Mal lo había llamado para darle la noticia. La lluvia había desenterrado el cuerpo de Niles. El Departamento había considerado a Danny sospechoso, lo había detenido y ordenado someterlo al detector de mentiras al día siguiente. Como el chico no se presentó, los polizontes de la ciudad irrumpieron en su casa y lo encontraron muerto en el suelo del salón, degollado. El apartamento era un caos. El consternado Norton Layman hizo la autopsia, ansioso de calificarlo de 187; las pruebas no se lo permitieron: las huellas del cuchillo y el ángulo del corte y la caída decían: «herida autoinfligida», caso cerrado. El doctor comentó que la herida era «asombrosa»: no revelaba vacilación. Danny Upshaw quería largarse cuanto antes.

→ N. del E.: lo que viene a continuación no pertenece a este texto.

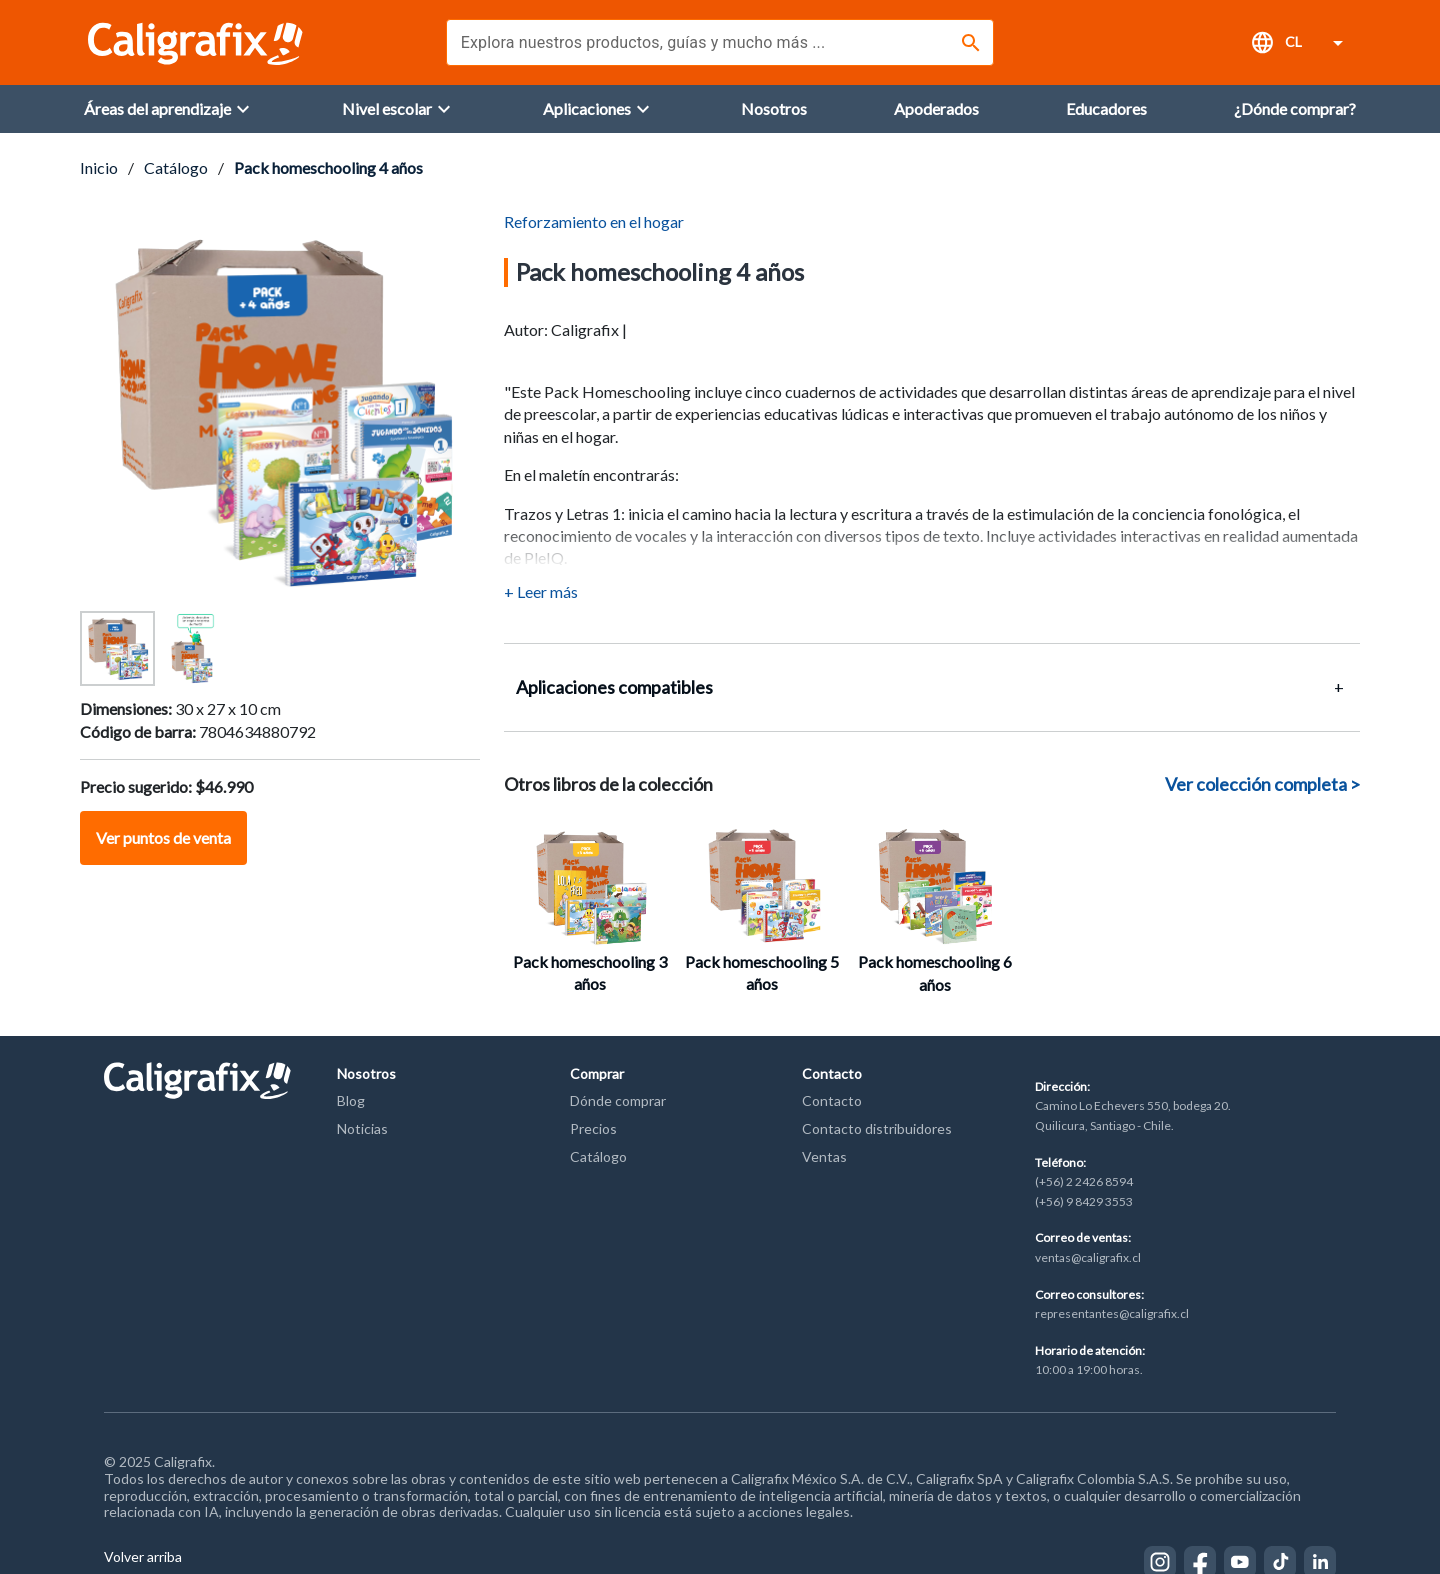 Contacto (832, 1073)
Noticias (362, 1128)
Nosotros (366, 1073)
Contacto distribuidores (877, 1128)
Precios (593, 1128)
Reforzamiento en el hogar (594, 221)
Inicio (99, 167)
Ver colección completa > (1262, 784)
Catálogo (176, 167)
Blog (351, 1100)
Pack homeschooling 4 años (328, 167)
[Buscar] (971, 43)
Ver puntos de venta (163, 837)
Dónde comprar (618, 1100)
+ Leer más (541, 591)
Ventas (824, 1156)
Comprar (597, 1073) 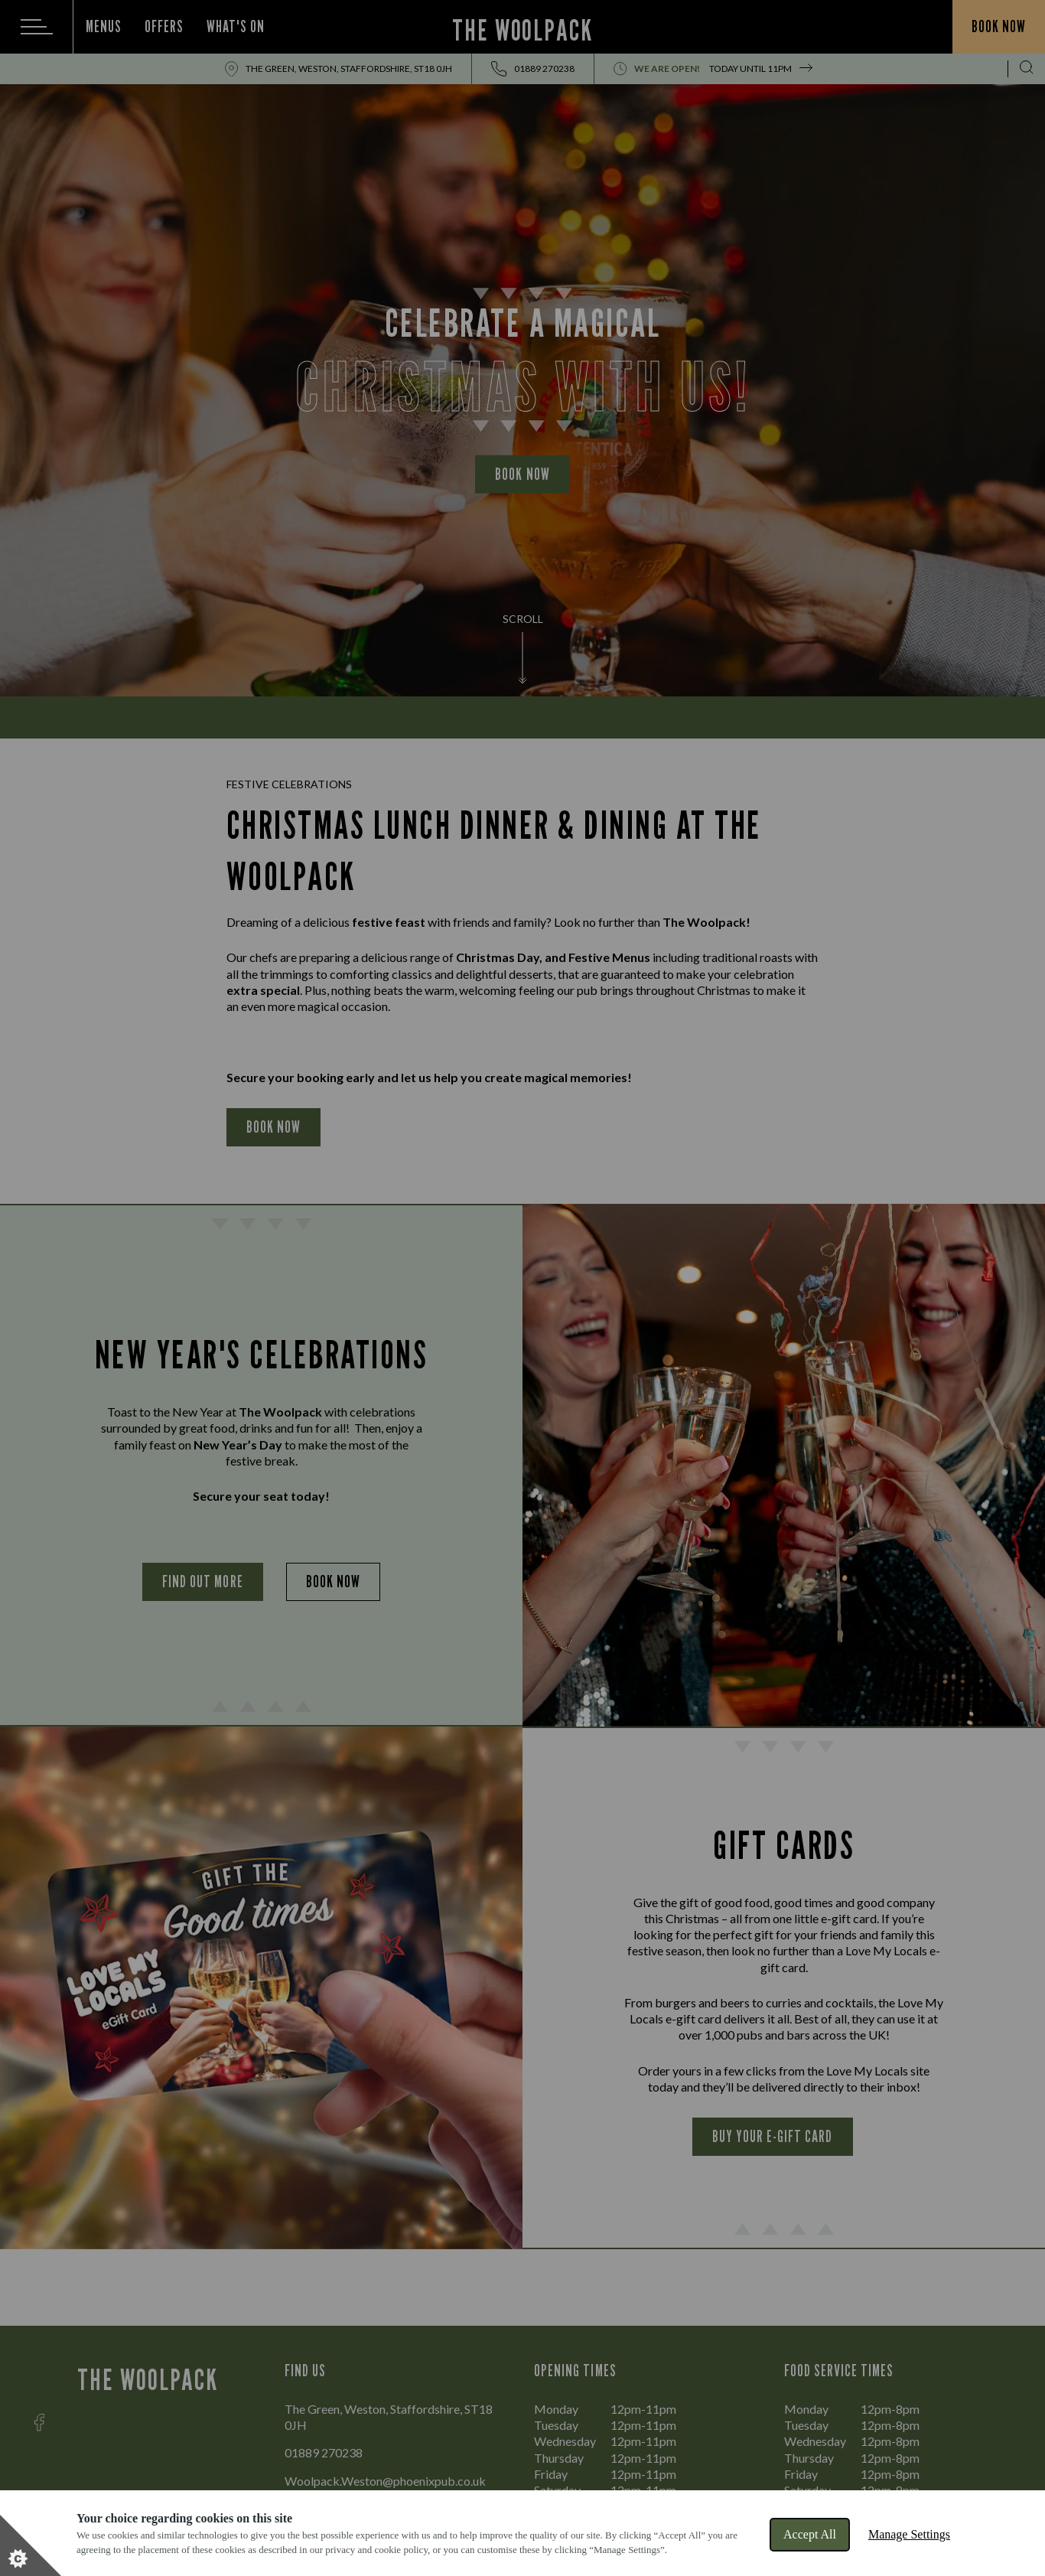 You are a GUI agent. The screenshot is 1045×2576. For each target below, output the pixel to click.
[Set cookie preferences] (30, 2545) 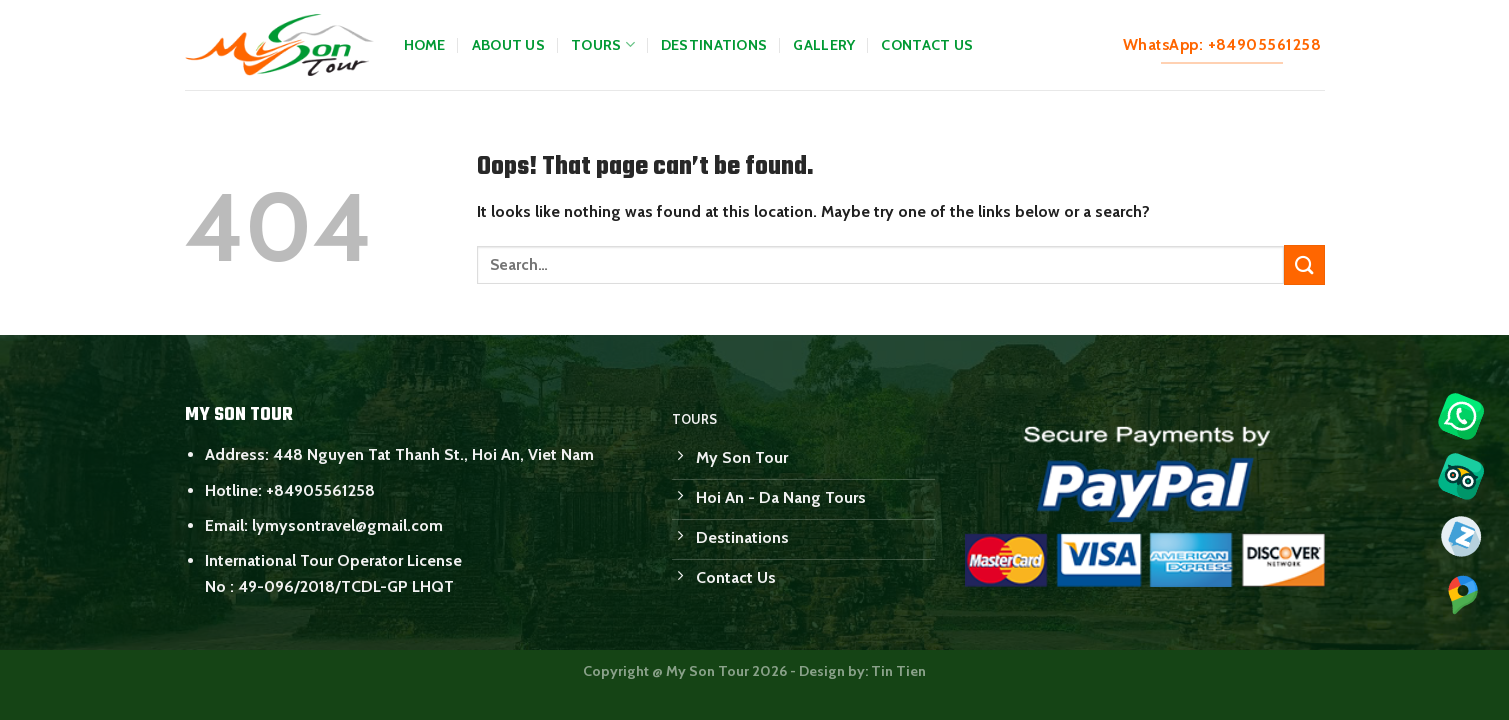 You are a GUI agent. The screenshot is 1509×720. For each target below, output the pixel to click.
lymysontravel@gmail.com (347, 525)
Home (425, 45)
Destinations (714, 45)
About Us (508, 45)
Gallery (824, 45)
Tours (603, 44)
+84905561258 (320, 490)
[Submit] (1304, 264)
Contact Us (927, 45) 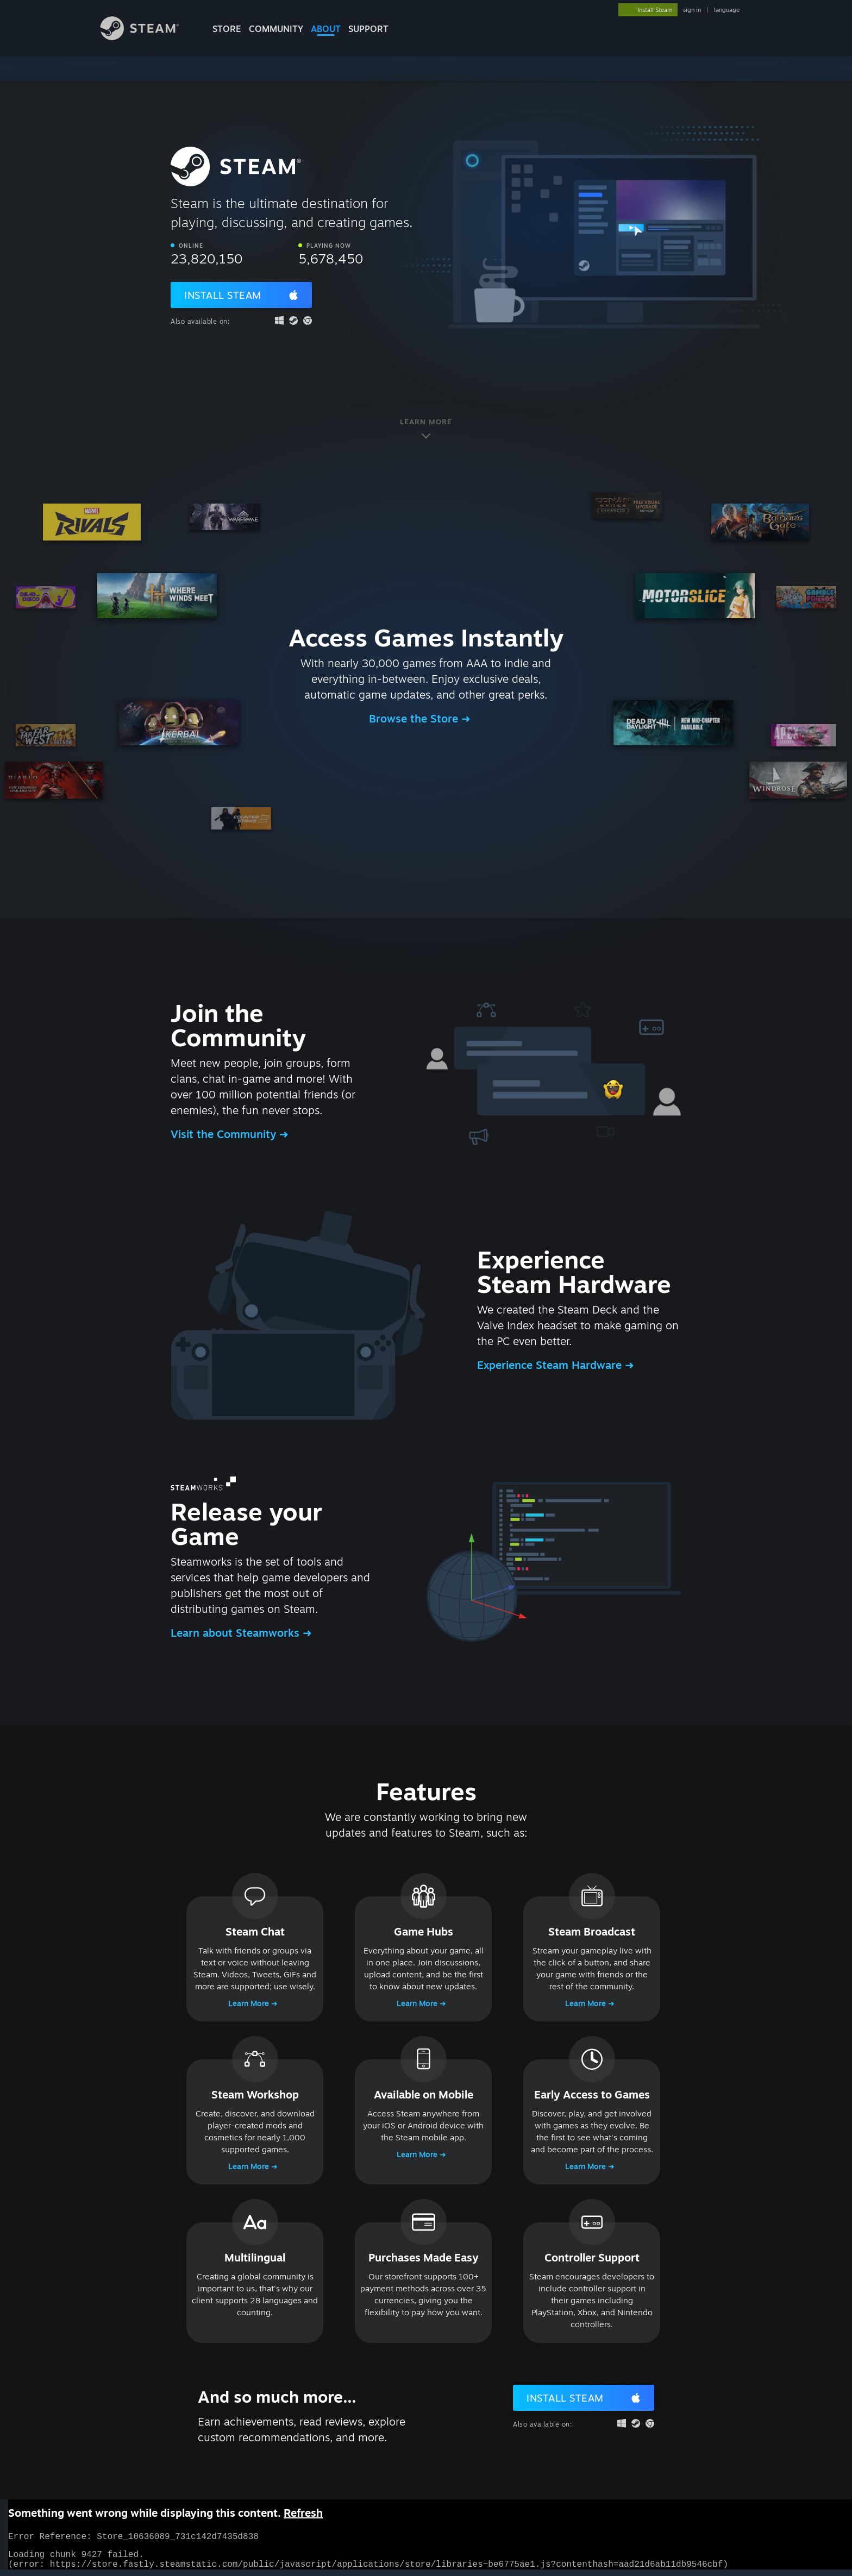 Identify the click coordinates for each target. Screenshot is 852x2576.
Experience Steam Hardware (551, 1365)
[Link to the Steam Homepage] (148, 37)
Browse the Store (415, 718)
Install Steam (222, 295)
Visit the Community (225, 1134)
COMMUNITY (276, 28)
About (326, 28)
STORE (226, 28)
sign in (692, 10)
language (727, 10)
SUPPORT (368, 28)
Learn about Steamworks (237, 1632) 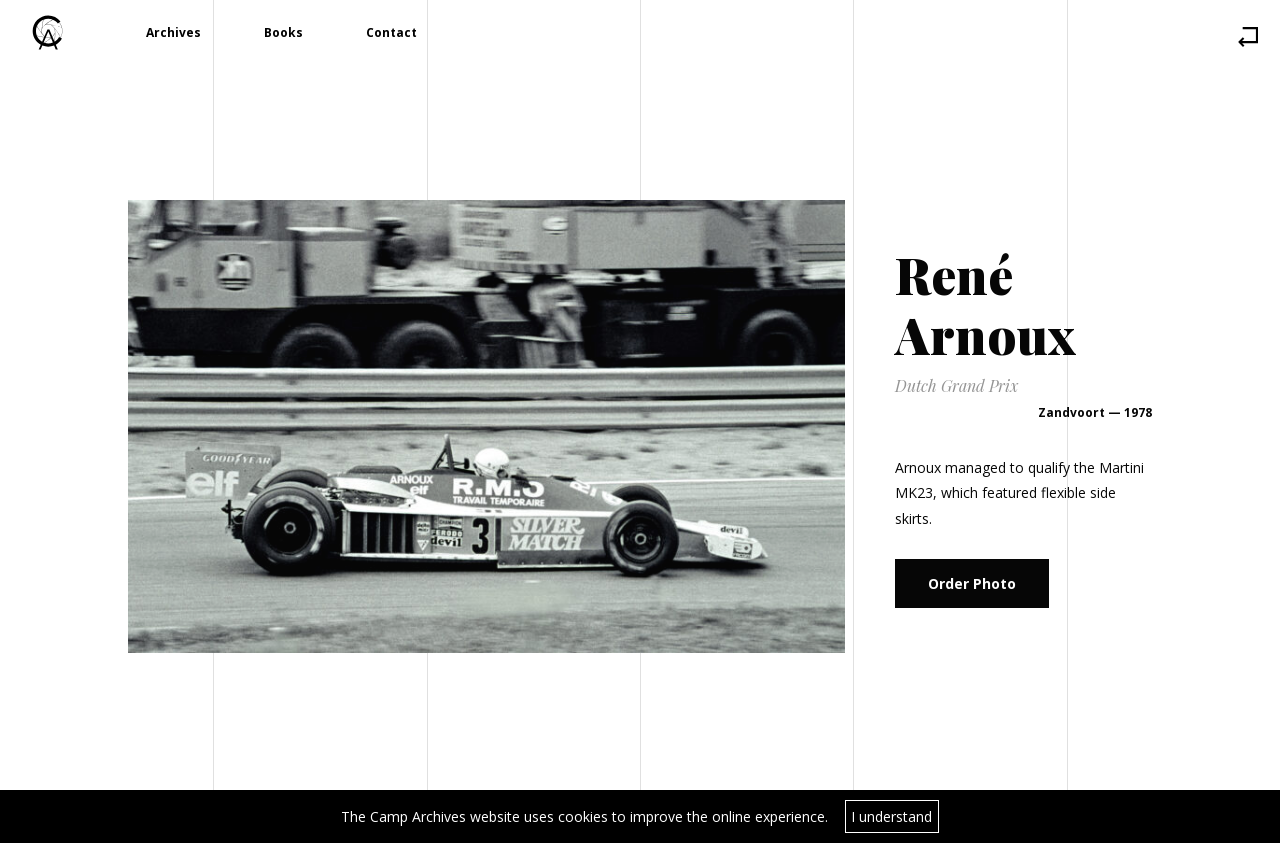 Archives (173, 32)
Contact (391, 32)
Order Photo (972, 583)
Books (283, 32)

El Departamento del sheriff se apresuró a enterrar al chico; cuatro personas asistieron al entierro: Layman, Mal, un policía del condado llamado Jack Shortell y él. La investigación de los homicidios se fue al traste y Shortell partió de vacaciones a los bosques de Montana; el Departamento de Policía cerró el caso de Gene Niles, considerando el suicidio de Upshaw como una confesión y viaje a la cámara de gas. Las relaciones entre la policía de la ciudad y el condado eran más agrias que nunca, y Buzz había navegado entre esas desavenencias tratando de salvar el pellejo de ambos. Sin suerte, demasiado tarde para hacerle algún bien al chico.